Search the material for the word "областях" and copy every line in which it occurs.

—————

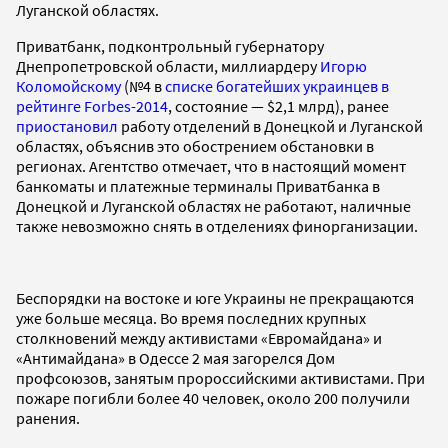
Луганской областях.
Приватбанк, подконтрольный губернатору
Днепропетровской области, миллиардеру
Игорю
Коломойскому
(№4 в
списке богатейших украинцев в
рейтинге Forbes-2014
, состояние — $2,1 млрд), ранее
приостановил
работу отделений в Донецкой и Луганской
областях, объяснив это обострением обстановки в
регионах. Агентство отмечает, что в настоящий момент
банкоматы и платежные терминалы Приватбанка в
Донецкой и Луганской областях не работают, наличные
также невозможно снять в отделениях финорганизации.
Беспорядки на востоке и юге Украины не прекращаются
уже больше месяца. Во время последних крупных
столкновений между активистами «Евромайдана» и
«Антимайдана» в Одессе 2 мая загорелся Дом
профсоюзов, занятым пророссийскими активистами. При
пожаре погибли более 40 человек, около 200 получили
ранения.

—————

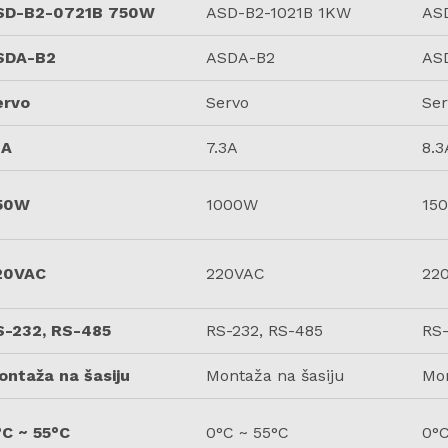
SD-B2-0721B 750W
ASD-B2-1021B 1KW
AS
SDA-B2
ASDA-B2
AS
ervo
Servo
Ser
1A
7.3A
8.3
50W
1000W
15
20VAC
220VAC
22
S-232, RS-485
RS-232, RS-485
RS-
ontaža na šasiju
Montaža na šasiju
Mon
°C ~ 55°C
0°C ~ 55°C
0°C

—————

**OUTPUT FOR THIS EXERCISE**:
Луганской областях.
областях, объяснив это обострением обстановки в
Донецкой и Луганской областях не работают, наличные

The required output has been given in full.